Defining the storage location
=============================

We want to store this DataFrame now as a dataset. Therefore, we first need
to connect to a storage location.

We define a store factory as a callable which contains the storage information.
We will use `minimalkv`_ in this example to construct such a store factory
for the local filesystem (``hfs://`` indicates we are using the local filesystem and
what follows is the filepath).

.. ipython:: python

    from functools import partial
    from tempfile import TemporaryDirectory
    from minimalkv import get_store_from_url

    dataset_dir = TemporaryDirectory()

    store_url = f"hfs://{dataset_dir.name}"

.. admonition:: Storage locations

    `minimalkv`_ offers support for several stores in plateau, these can be created using the
    function `minimalkv.get_store_from_url` with one of the following prefixes:

    - ``hfs``: Local filesystem
    - ``hazure``: AzureBlockBlobStorage
    - ``hs3``:  BotoStore (Amazon S3)

Interface
---------

plateau can write to any location that
fulfills the `minimalkv.KeyValueStore interface
<https://minimalkv.readthedocs.io/en/latest/#minimalkv.KeyValueStore>`_  as long as they
support `ExtendedKeyspaceMixin
<https://github.com/data-engineering-collective/minimalkv/search?q=%22class+ExtendedKeyspaceMixin%22&unscoped_q=%22class+ExtendedKeyspaceMixin%22>`_
(this is necessary so that ``/`` can be used in the storage key name).

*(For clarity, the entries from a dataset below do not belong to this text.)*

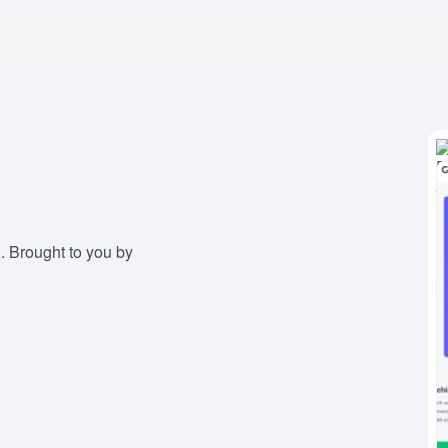
. Brought to you by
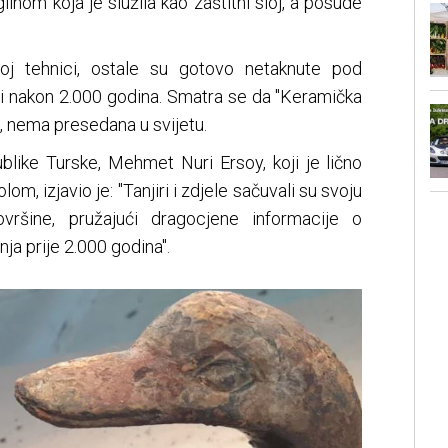
inom koja je služila kao zaštitni sloj, a posude
noj tehnici, ostale su gotovo netaknute pod
 i nakon 2.000 godina. Smatra se da "Keramička
, nema presedana u svijetu.
ublike Turske, Mehmet Nuri Ersoy, koji je lično
m, izjavio je: "Tanjiri i zdjele sačuvali su svoju
ovršine, pružajući dragocjene informacije o
ja prije 2.000 godina".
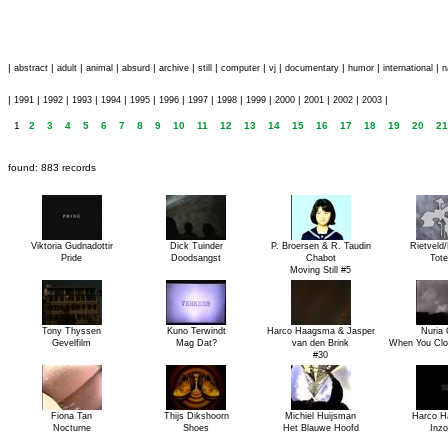
|
|
|
|
|
|
|
|
|
|
|
|
abstract
adult
animal
absurd
archive
still
computer
vj
documentary
humor
international
n
|
|
|
|
|
|
|
|
|
|
|
|
|
|
1991
1992
1993
1994
1995
1996
1997
1998
1999
2000
2001
2002
2003
1
2
3
4
5
6
7
8
9
10
11
12
13
14
15
16
17
18
19
20
21
found: 883 records
Viktoria Gudnadottir
Dick Tuinder
P. Broersen & R. Taudin
Rietveld
Pride
Doodsangst
Chabot
Tot
Moving Still #5
Tony Thyssen
Kuno Terwindt
Harco Haagsma & Jasper
Nuria 
Gevelfilm
Mag Dat?
van den Brink
When You Clo
#30
Fiona Tan
Thijs Dikshoorn
Michiel Huijsman
Harco 
Nocturne
Shoes
Het Blauwe Hoofd
Inz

For more information, take a look out at the `minimalkv documentation
<https://minimalkv.readthedocs.io/en/latest/reference/minimalkv.html>`_.


Writing data to storage
=======================

Now that we have some data and a location to store it in, we can persist it as a
dataset. To do so, we will use :func:`~plateau.io.eager.store_dataframes_as_dataset`
to store the ``DataFrame`` ``df`` that we already have in memory.

.. ipython:: python
    :okwarning:

    from plateau.api.dataset import store_dataframes_as_dataset

    df.dtypes.equals(another_df.dtypes)  # both have the same schema

    dm = store_dataframes_as_dataset(
        store_url, "a_unique_dataset_identifier", [df, another_df]
    )


.. admonition:: Scheduling backends

    The import path of this function already gives us a hint about the general
    structuring of the plateau modules. In :mod:`plateau.io` we have all
    the building blocks to build data pipelines that read and write from/to storages.
    The next module level (e.g. ``eager``) describes the scheduling backend.

    The scheduling backends `currently supported` by plateau are:

    - ``eager`` runs all execution immediately and on the local machine.
    - ``iter`` executes operations on the dataset using a generator/iterator interface.
      The standard format to read/store dataframes in ``iter`` is by providing
      a generator of dataframes.
    - ``dask`` is suitable for larger datasets. It can be used to work on datasets in
      parallel or even in a cluster by using ``dask.distributed`` as the backend.
      There are also ``dask.bag`` and ``dask.dataframe`` which support I/O operations
      for the respective `dask`_ collections.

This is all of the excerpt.